§ Brief: Number of lines with the string "role" in the entries below: report it, and nothing besides.

§ Records:

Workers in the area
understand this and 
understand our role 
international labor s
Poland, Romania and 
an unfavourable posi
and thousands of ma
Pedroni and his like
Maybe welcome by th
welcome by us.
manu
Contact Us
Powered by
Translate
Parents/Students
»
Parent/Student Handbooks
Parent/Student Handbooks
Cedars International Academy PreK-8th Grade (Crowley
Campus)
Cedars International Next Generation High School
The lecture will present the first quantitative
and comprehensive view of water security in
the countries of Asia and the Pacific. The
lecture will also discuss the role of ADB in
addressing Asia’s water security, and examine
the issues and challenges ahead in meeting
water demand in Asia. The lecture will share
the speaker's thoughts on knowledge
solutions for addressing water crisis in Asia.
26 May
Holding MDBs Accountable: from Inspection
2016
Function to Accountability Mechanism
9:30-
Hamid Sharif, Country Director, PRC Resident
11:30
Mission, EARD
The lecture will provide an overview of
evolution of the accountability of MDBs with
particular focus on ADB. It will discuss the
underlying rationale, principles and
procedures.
--
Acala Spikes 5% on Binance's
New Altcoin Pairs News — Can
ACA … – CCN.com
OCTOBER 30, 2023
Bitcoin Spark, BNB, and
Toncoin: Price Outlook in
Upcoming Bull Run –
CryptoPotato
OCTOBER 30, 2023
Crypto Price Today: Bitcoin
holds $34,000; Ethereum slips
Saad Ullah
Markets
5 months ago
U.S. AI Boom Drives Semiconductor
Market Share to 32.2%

§ Answer to the exercise: 2